Note: because it’s a bit long, you can also read it on Medium.
Despite years of collaboration, for the first time, Eduardo, Mathieu and I sit together at the same place. The Gephi community mainly exists online, and its members have few occasions to see each other in person. But we have to talk. Mathieu Bastian is Gephi’s lead developer and currently lives in Berlin. Eduardo Ramos Ibáñez is the second most prolific contributor after Mathieu and the only other one to know Gephi’s core in depth. He lives in Madrid. As for me who started our project, Mathieu Jacomy, I live in Paris. We just arrived in Berlin to have an in-depth talk about Gephi: state of the project, its relevance, its future. Our goal is to question the Gephi project and reevaluate our commitment to it. We need a picture of the different options. We start by the elephant in the room: is the project still worth it? Here is our answer.
What is wrong with the Gephi project
We aim at identifying the project’s strengths and weaknesses. It is not only about evaluating if its benefits counterbalance its issues, but also about finding the right course of actions.

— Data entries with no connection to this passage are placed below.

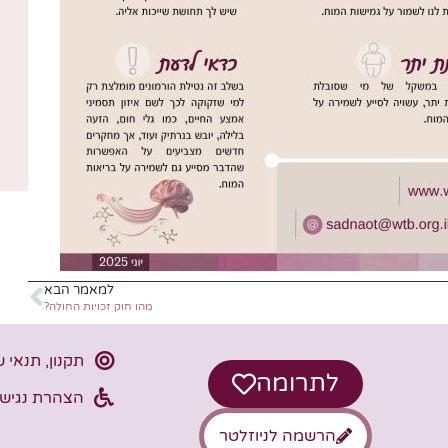
למאמר הבא
מהו חוק זכויות החולה?
תקנון, תנאי 
לתרומה
הצהרת נגישו
הרשמה לניוזלטר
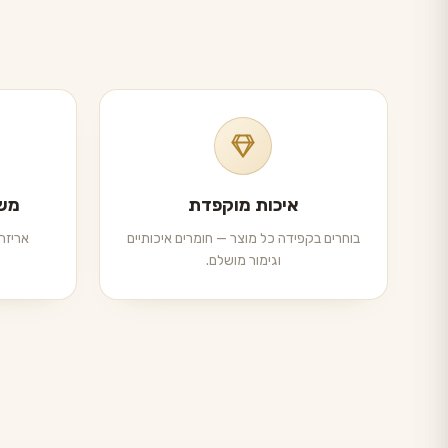
איכות מוקפדת
משל
בוחרים בקפידה כל מוצר — חומרים איכותיים
אריזה 
וגימור מושלם.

Let us start with the problems.
A common issue to niche open source projects, our most limited resource is technical leadership. What does it mean? It is a consequence of Gephi’s code being fairly complicated. Fortunately this is not an issue for all contributors, for instance it is pretty easy to implement a statistics plugin. Many parts of Gephi could be improved by plugin developers, but not all parts. Sometimes we need to modify architecture itself, or a deep and specific part like the GraphStore engine. When it comes up, only a few community members are competent. Namely Mathieu and Eduardo. Coding these parts would not require crazy skills, but a fair amount of Gephi-specific knowledge. Unfortunately that knowledge is imprisoned in the brains of two people (well it’s still better than one!). This is what we call the bottleneck of technical leadership. We may choose to fix core issues ourselves or disseminate the knowledge to other developers, but both scenarios require the precious time of Eduardo and/or Mathieu.

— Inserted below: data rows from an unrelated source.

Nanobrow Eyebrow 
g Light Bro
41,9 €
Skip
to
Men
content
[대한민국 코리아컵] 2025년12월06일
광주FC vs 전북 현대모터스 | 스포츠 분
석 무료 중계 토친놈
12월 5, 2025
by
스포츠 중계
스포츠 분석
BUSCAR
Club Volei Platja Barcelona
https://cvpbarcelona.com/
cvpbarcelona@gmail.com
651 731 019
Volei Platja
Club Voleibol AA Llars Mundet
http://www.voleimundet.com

Technology is changing, we must adapt, and it wears out technical leadership. It is obvious to developers but not to users: we cannot just produce a version of Gephi that works well and let it be. It would stop working because technology changes. New versions of Java, new operating systems would break features that work well in today’s environment. Sadly when incompatibilities arise, it is generally for the core developers to deal with. We were in such situation before version 0.9, at a moment when the new GraphStore engine was not ready yet but the Java compatibility broke and during that time, Mac users were not able to use Gephi without a convoluted turnaround. We are not sure to be able to keep up efficiently with these changes because of our limited technical leadership.

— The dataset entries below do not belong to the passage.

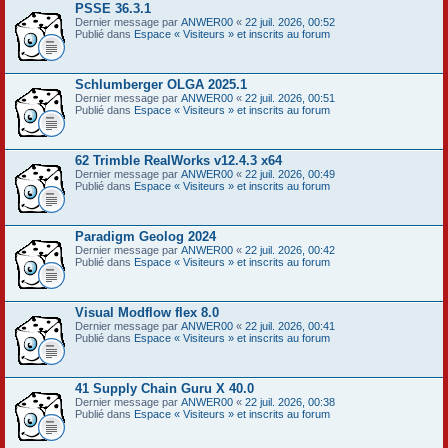
PSSE 36.3.1
Dernier message par
ANWER00
«
22 juil. 2026, 00:52
Publié dans
Espace « Visiteurs » et inscrits au forum
Schlumberger OLGA 2025.1
Dernier message par
ANWER00
«
22 juil. 2026, 00:51
Publié dans
Espace « Visiteurs » et inscrits au forum
62 Trimble RealWorks v12.4.3 x64
Dernier message par
ANWER00
«
22 juil. 2026, 00:49
Publié dans
Espace « Visiteurs » et inscrits au forum
Paradigm Geolog 2024
Dernier message par
ANWER00
«
22 juil. 2026, 00:42
Publié dans
Espace « Visiteurs » et inscrits au forum
Visual Modflow flex 8.0
Dernier message par
ANWER00
«
22 juil. 2026, 00:41
Publié dans
Espace « Visiteurs » et inscrits au forum
41 Supply Chain Guru X 40.0
Dernier message par
ANWER00
«
22 juil. 2026, 00:38
Publié dans
Espace « Visiteurs » et inscrits au forum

Technology evolves in an unfavorable direction. User experience is at the center of the Gephi project. Unfortunately it seems that the Java language tends to drift away from user interface design and development. Admittedly, it has never been a strength of Java. This technology does not support modern UI design – I feel like Java assumes that the UI will be developed by an engineer rather than a designer. It may become even worse. With the obsolescence of OpenGL on Mac and the removal of JavaFX from the runtime environment, we could live in a world where multiplatform softwares have a Java brain and a web face. Gephi is based on the JOGL library whose development is increasingly uncertain, which forces us to consider alternatives like WebGL. We understand that it makes sense to delegate modern UI design to a well-established environment (HTML5 and friends). However WebGL is far from OpenGL stability and performance. We think that from the user stance, Gephi is a lot about forging one’s network exploration and analysis skills on small and easy cases, and scaling them up to larger, more complicated cases. Thanks to its OpenGL engine, it is able to work almost as well for networks of hundred thousands nodes than of tens of nodes. If the ability to visualize huge datasets is key to Gephi, then web technologies are not a viable alternative. We have no definite solution to this issue and we might be facing a technological dead-end in a not so distant future.
Gephi is not only about tech. As a projet it must also face the changes in the lives of its key contributors. Mathieu just had his first child, and more generally our careers follow their own paths that do not always align with the needs of the project. On the one hand we become more efficient at what we are doing, but on the other hand we have less and less time to dedicate to the project. In fact, we just have less spare time. We do not want Gephi to die but we are at risk of becoming tired of the burden it represents. We did not lose our desire for this unexpected journey, but reality often knocks on the door and it would be dishonest to omit this aspect of the situation.
Finally user needs are also changing. Users can access many other systems for network analysis and visualization. A market of web-based solutions emerged and each system found a niche to settle in. A landscape of network tools. Gephi is not necessary anymore, if it ever was. Complex networks were once the most fashionable trick of social science pioneers in a big data world, but now they have UMAP and deep neural networks. Complex networks entered a “business as usual” era. They ceased to draw the attention of the most creative minds. Complex networks had their moment, and it passed. We do not think that it is bad or sad, it might actually be a chance. Nevertheless the context has changed and it is possible that Gephi is not anymore what people need. So what do they need?
What is right with Gephi
We believe that Gephi actually still meets some needs, sometimes in its own unique way. Note that these ideas are not the outcome of a systematic study, but stem out of our empirical contacts with users, during workshops, online, or in our everyday lives. Eduardo, Mathieu and I were pretty convergent in our feelings.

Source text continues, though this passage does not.